Blame the popularity of the pouf on the combination of "Jersey Shore" emulation and an '80s fashion resurgence.

And we cannot forget the Bumpit, an oblong hair accessory advertised on late-night TV that's helping scores of limp-tressed women achieve a millennial bouffant do.

The height of hair has its roots in the 1960s, and some might argue that it got its stylish start in Philadelphia on "American Bandstand," when celebrities Connie Stevens, Connie Francis and even Diana Ross and the Supremes teased their hair like a rat's nest and into a beehive.

In the 1960s, Jackie Kennedy adopted the look, but salons called it a bouffant style, and the tease terminology was upgraded to a "backcomb." In the late 1980s and early 1990s, the look was reborn, but the hair was pulled into a tight French twist. Think the members of R&B group En Vogue, in their '90s days.
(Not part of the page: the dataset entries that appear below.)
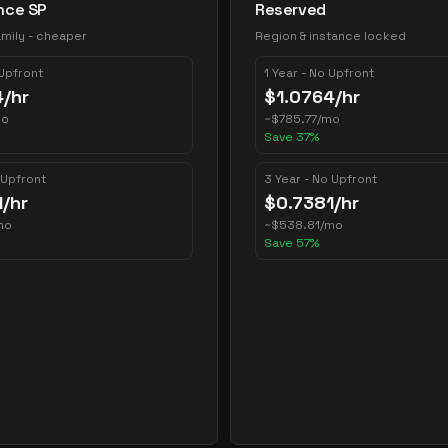
nce SP
Reserved
mily - cheaper
Region & instance locked
 Upfront
1 Year - No Upfront
4
/hr
$
1.0764
/hr
mo
~
$
785.77
/mo
Save
37
%
 Upfront
3 Year - No Upfront
1
/hr
$
0.7381
/hr
mo
~
$
538.81
/mo
Save
57
%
The modern-day bump was ushered into style about two years ago thanks to celebrities known for fashion irreverence such as Rihanna, who shaved her hair on the sides to create amazing volume at her crown — resembling a pompadour — and even Lady Gaga. Instead of a tight orderly look, it's a looser, half-up half-down style.

But high hair isn't reserved for rock stars. Politicians like it, too: Tea party darling Sarah Palin sports a bump.

In February, the fall fashion runways were awash with big-haired models from designers such as Oscar de la Renta. In this month's fashion magazines, Derek Lam's spring collection featured a blond bouffanted model.

And now, instead of teasing, the popularity of extensions allows all women to bring their hair with them to stylists who can deliver looks that soar to the highest heights.

But at least one stylist, Kevin Gatto of Verde Salon in Collingswood, N.J., is shaking his slightly gelled hair. Gatto understands why people like the statuesque profile that results from the sheer volume, but the Snooki look is just "too extreme," he says.

"I'm planning on doing modified versions of it," said Gatto, who is no fan of the Bumpit. "I plan on making it more sophisticated and softer. I want it to be, well, more red carpet and less Boardwalk."

We wonder what Snooki would say about that.